Ousmane Dieng : une opportunité à saisir à Oklahoma City

Le temps de jeu d’Ousmane Dieng augmente à Oklahoma City. Dans un contexte particulier, le Français a peut-être une vraie fenêtre pour exister.

Ousmane Dieng : une opportunité à saisir à Oklahoma City

À dix jours de la trade deadline, l’un des sujets discrets mais intrigants du moment concerne un Français : Ousmane Dieng. Dans le CQFR, nos journalistes se sont arrêtés sur un constat simple, presque cruel : à Oklahoma City, Dieng joue un peu plus quand l’effectif est amputé… puis peut disparaître de la rotation dès que tout le monde revient. Et si cette courte séquence était justement une opportunité, pour lui, de se remettre sur la carte ?

Un temps de jeu qui n’existe que quand la porte s’entrebâille

Le point de départ, c’est l’observation de Shaï : Dieng « joue un peu plus ces derniers temps. » « Parce qu’il y a beaucoup d’absents », rétorque Antoine. Et quand il est sur le terrain, ça se voit, même si ça ne se traduit pas toujours dans une ligne de stats.

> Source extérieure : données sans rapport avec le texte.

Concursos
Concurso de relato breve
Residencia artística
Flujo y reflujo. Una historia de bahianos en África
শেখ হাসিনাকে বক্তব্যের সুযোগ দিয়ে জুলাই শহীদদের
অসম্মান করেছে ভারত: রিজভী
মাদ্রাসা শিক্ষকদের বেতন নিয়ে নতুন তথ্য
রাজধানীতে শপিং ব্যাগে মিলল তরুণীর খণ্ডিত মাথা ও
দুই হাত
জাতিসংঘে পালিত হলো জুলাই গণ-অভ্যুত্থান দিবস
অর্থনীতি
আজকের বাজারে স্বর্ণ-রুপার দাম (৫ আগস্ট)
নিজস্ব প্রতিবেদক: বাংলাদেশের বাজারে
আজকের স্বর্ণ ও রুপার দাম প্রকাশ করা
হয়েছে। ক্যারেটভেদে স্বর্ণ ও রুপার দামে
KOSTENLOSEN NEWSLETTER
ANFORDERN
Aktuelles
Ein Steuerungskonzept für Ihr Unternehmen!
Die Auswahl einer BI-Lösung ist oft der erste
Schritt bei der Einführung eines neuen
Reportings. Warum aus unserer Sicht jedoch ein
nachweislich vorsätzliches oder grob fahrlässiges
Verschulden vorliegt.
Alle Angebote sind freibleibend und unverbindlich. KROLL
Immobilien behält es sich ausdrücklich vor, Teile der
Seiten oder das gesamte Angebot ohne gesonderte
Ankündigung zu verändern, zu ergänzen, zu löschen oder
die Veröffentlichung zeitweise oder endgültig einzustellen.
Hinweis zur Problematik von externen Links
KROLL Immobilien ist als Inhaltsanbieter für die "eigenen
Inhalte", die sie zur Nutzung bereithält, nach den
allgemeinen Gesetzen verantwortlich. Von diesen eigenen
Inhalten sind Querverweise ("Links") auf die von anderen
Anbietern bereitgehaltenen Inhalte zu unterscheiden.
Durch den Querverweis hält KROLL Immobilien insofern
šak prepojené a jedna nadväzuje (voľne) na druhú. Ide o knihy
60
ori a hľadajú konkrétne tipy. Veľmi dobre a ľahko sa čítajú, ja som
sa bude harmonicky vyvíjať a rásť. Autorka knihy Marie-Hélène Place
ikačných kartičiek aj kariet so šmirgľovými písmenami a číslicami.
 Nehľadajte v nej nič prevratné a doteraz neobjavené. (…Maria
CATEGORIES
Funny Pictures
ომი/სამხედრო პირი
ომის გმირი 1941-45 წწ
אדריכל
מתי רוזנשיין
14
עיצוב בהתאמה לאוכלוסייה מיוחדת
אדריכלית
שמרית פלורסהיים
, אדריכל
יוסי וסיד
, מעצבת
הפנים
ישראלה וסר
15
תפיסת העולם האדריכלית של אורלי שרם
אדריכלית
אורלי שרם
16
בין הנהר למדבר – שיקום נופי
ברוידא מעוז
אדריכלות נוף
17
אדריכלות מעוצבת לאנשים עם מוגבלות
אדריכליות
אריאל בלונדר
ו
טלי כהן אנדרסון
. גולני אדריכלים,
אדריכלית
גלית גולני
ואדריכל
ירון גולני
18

Shaï résume ainsi son impact : « Des deux côtés du terrain, c’est intéressant. Ça ne se retranscrit pas forcément statistiquement, mais dans les matches, il est vraiment pas mal. » L’idée, ce n’est pas de vendre une explosion soudaine, plutôt de souligner une réalité : Dieng n’est pas juste un joueur garbage time quand il est appelé.

Ce que le Thunder veut voir, même en minutes limitées

Dans ce type de contexte, il y a aussi ce que le staff guette : l’attitude. Et là-dessus, c’est un point qui compte dans une franchise comme OKC, où la concurrence interne est permanente.

Même en prenant du recul sur les compliments habituels des coaches, le message reste clair : le Thunder apprécie de voir Dieng rester impliqué, prêt quand son nom est appelé. « Le coach est content de voir que Dieng est toujours engagé, toujours bon quand il fait appel à lui. »

Dit autrement : dans un effectif profond, tu ne contrôles pas toujours ton rôle… mais tu contrôles la manière dont tu réponds quand il existe.

Une audition avant le 5 février

Cette période peut-elle changer quelque chose à sa trajectoire, alors que la deadline approche (5 février) ? Pour nos journalistes, la question n’est pas seulement « peut-il jouer ? » mais « peut-il profiter de cette fenêtre pour intéresser quelqu’un, ailleurs ou à OKC ? ».

Le diagnostic est sans détour. « Dès que la rotation est de retour, il ne rejoue plus », assure Antoine. Et c’est précisément pour ça que les prochains jours comptent. « Est-ce qu’Ousmane Dieng peut se montrer un petit peu d’ici la deadline du 5 février ? Est-ce que ça peut attirer l’œil d’une équipe ? »

Nos journalistes se montrent plutôt prudents sur l’idée d’un départ imminent, tout en soulignant que la NBA vit rarement en ligne droite : blessures, repos, ajustements… et opportunités imprévues.

La suite : rester prêt

Au-delà du cas Dieng, nos journalistes ont le sentiment que le Thunder traverse une saison où les pépins reviennent sans cesse. Et dans ce décor-là, un joueur capable de monter sur le terrain sans faire baisser l’intensité a forcément une utilité, même intermittente.

« A chaque, il manque des joueurs, il y a un ou deux blessés qui sont dans la rotation habituellement. Donc je pense qu’il va jouer », note Shaï. Alors, oui, Dieng n’a peut-être pas un rôle installé. Mais si la porte s’ouvre encore, il a une mission simple : continuer de prouver qu’il mérite d’y passer la tête.